Scenario #1: Assuming the the impedance is calculated across the 240V terminals:
Scenario 1A: The maximum fault current based on 240V is 37.5x10^3/(240*0.022)=7,102.3A
Scenario 1B: The maximum fault current based on 120V is 37.5x10^3/(120*0.011)=28,409.1A

Scenario #2:
Assuming the the impedance is calculated across the 120V terminals:
Scenario 2A: The maximum fault current based on 240V is 37.5x10^3/(240*0.044)=3,551.1A
Scenario 1B: The maximum fault current based on 120V is 37.5x10^3/(120*0.022)=14,204.6A

I appreciate if someone can guide me into the correct way for calculating the maximum transformer fault current, which voltage level and impedance to consider, and why.

Thank you

 

[pipe_bender]

Greetings,

I have a project that is fed from a 37.5kVA transformer that has a primary voltage of 7.2kV and secondary single-phase output of 240/120V. The transformer appears to be center-tapped. The impedance of the transformer is specified as 2.2%.

When calculating the maximum fault current that will be let-thru the transformer, if found that I have different scenarios leading to different fault currents:

Scenario #1: Assuming the the impedance is calculated across the 240V terminals:
Scenario 1A: The maximum fault current based on 240V is 37.5x10^3/(240*0.022)=7,102.3A
Scenario 1B: The maximum fault current based on 120V is 37.5x10^3/(120*0.011)=28,409.1A

Scenario #2:
Assuming the the impedance is calculated across the 120V terminals:
Scenario 2A: The maximum fault current based on 240V is 37.5x10^3/(240*0.044)=3,551.1A
Scenario 1B: The maximum fault current based on 120V is 37.5x10^3/(120*0.022)=14,204.6A

I appreciate if someone can guide me into the correct way for calculating the maximum transformer fault current, which voltage level and impedance to consider, and why.

Thank you

I'd wager Scenario #1 its A: The maximum fault current based on 240V as the fault see's 240V.
and Scenario #2 its B The maximum fault current based on 120V as its line to ground fault.

 

[jim dungar]

Impedance is across the transformer line terminals. It does not involve any type of taps. Yes, it is possible for manufacturers to perform extra impedance tests, but no one is going to pay for it on standard production units.

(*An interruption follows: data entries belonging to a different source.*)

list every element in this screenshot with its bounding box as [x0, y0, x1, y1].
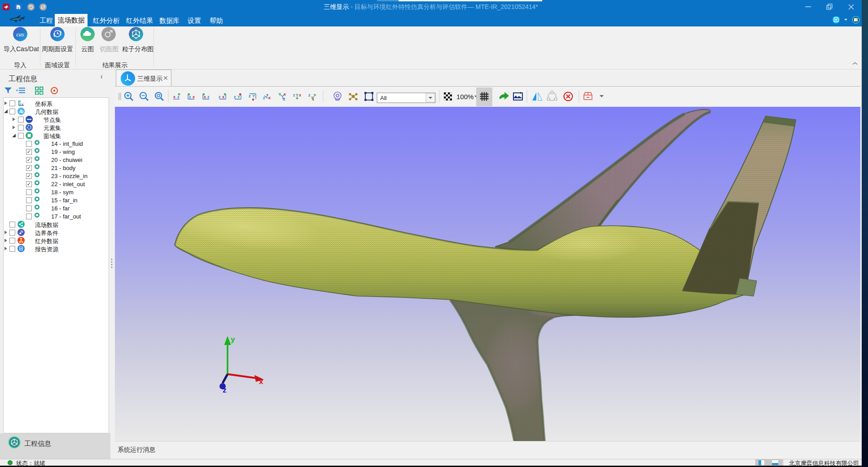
- svg-text:x: x: [268, 96, 271, 100]
- svg-text:z: z: [249, 94, 251, 98]
- svg-text:x: x: [284, 92, 286, 96]
- svg-text:x: x: [173, 95, 175, 99]
- svg-text:Y: Y: [252, 94, 255, 98]
- svg-text:All: All: [380, 95, 387, 101]
- svg-text:z: z: [308, 93, 311, 97]
- svg-text:z: z: [283, 97, 285, 101]
- svg-text:x: x: [193, 95, 195, 99]
- svg-text:x: x: [222, 95, 224, 99]
- svg-text:Y: Y: [278, 92, 281, 96]
- svg-text:x: x: [204, 95, 206, 99]
- svg-text:100%: 100%: [456, 93, 473, 100]
- svg-text:y: y: [231, 335, 235, 344]
- svg-text:z: z: [223, 386, 227, 394]
- svg-text:z: z: [189, 95, 191, 99]
- svg-text:z: z: [234, 95, 236, 99]
- svg-text:Y: Y: [237, 95, 240, 99]
- svg-text:x: x: [299, 93, 301, 97]
- svg-text:z: z: [293, 93, 295, 97]
- svg-text:x: x: [22, 103, 24, 106]
- svg-text:x: x: [259, 377, 263, 386]
- svg-text:z: z: [219, 95, 221, 99]
- svg-text:z: z: [207, 95, 210, 99]
- svg-text:cas: cas: [16, 31, 24, 38]
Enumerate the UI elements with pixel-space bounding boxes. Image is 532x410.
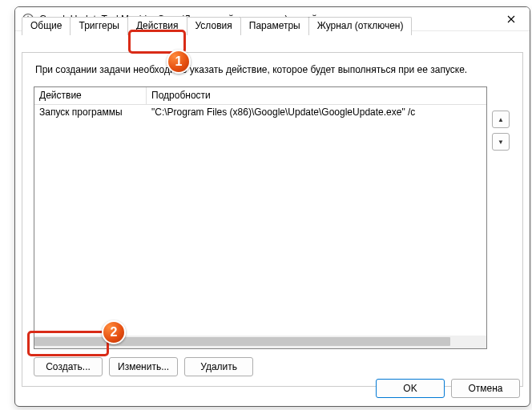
description-text: При создании задачи необходимо указать д…	[35, 64, 511, 75]
tab-actions[interactable]: Действия	[127, 16, 187, 34]
actions-panel: При создании задачи необходимо указать д…	[22, 53, 522, 386]
scrollbar-thumb[interactable]	[34, 337, 450, 346]
ok-button[interactable]: OK	[376, 379, 445, 398]
reorder-buttons: ▲ ▼	[492, 86, 511, 349]
move-down-button[interactable]: ▼	[492, 133, 510, 151]
horizontal-scrollbar[interactable]	[34, 336, 486, 348]
tab-settings[interactable]: Параметры	[240, 17, 309, 35]
tab-conditions[interactable]: Условия	[187, 17, 241, 35]
list-header: Действие Подробности	[34, 87, 486, 105]
list-item[interactable]: Запуск программы "C:\Program Files (x86)…	[34, 105, 486, 121]
tab-strip: Общие Триггеры Действия Условия Параметр…	[22, 17, 411, 35]
tab-general[interactable]: Общие	[22, 17, 71, 35]
properties-window: GoogleUpdateTaskMachineCore (Локальный к…	[14, 6, 530, 407]
window-body: Общие Триггеры Действия Условия Параметр…	[15, 31, 530, 387]
column-action[interactable]: Действие	[34, 87, 147, 104]
delete-button[interactable]: Удалить	[184, 357, 253, 376]
chevron-up-icon: ▲	[498, 116, 504, 123]
action-buttons: Создать... Изменить... Удалить	[34, 357, 511, 376]
tab-panel: При создании задачи необходимо указать д…	[22, 52, 523, 387]
cell-action: Запуск программы	[34, 105, 147, 121]
cell-details: "C:\Program Files (x86)\Google\Update\Go…	[147, 105, 486, 121]
close-button[interactable]	[493, 7, 530, 31]
edit-button[interactable]: Изменить...	[109, 357, 178, 376]
dialog-buttons: OK Отмена	[376, 379, 520, 398]
move-up-button[interactable]: ▲	[492, 111, 510, 128]
actions-list[interactable]: Действие Подробности Запуск программы "C…	[34, 86, 487, 349]
create-button[interactable]: Создать...	[34, 357, 103, 376]
tab-history[interactable]: Журнал (отключен)	[308, 17, 413, 35]
chevron-down-icon: ▼	[498, 139, 504, 146]
cancel-button[interactable]: Отмена	[451, 379, 520, 398]
tab-triggers[interactable]: Триггеры	[70, 17, 128, 35]
column-details[interactable]: Подробности	[147, 87, 486, 104]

The basic formula, of 3-phase %Z/I, does not often apply to center tapped configurations because these transformers do not use 3 same sized units.

 

[electrofelon]

AFC for single phase transformers is typically higher L-N. A good rule of thumb is to use 1.5X the L-L value. Look over the first page of this document:

https://www.eaton.com/content/dam/eaton/products/electrical-circuit-protection/fuses/solution-center/bus-ele-tech-lib-electrical-formulas.pdf

 

[don_resqcapt19]

The Bussmann FC² app shows a line to line available fault current of 7,894 and line to neutral one of 11,841. (note based on a -10% factor for the impedance, the worst case)

 

[wwhitney]

The Bussmann FC² app shows a line to line available fault current of 7,894 and line to neutral one of 11,841. (note based on a -10% factor for the impedance, the worst case)

That's a ratio of 1.5. If the secondary behaved as a constant impedance (in ohms, not %) source independent of voltage, the L-N AFC would be 1/2 the L-L AFC. So this implies that the secondary source impedance as a 240V source is 3 times the source impedance as a 120V source.

Is there a simple explanation of where this factor of 3 comes from?

Cheers, Wayne

 

[D. Castor]

The impedance value on the namepate is across the full 240 V winding.

 

[baserunner4]

The correct way is to use the transformer’s full secondary voltage (240V) and the given 2.2% impedance. Transformer impedance is specified based on the full winding, not half (120V side). So, Scenario 1A is correct. No adjustment to impedance is needed for calculating L-N or L-L faults.

 

[MyCleveland]

Another member…”Mivey”, did a detailed discussion on the 1/2 winding impedance. I could not find it.
I believe early 2018. It might have been a discussion in a different thread topic.

 

[jim dungar]

...the secondary behaved as a constant impedance

That is not how transformer impedance works.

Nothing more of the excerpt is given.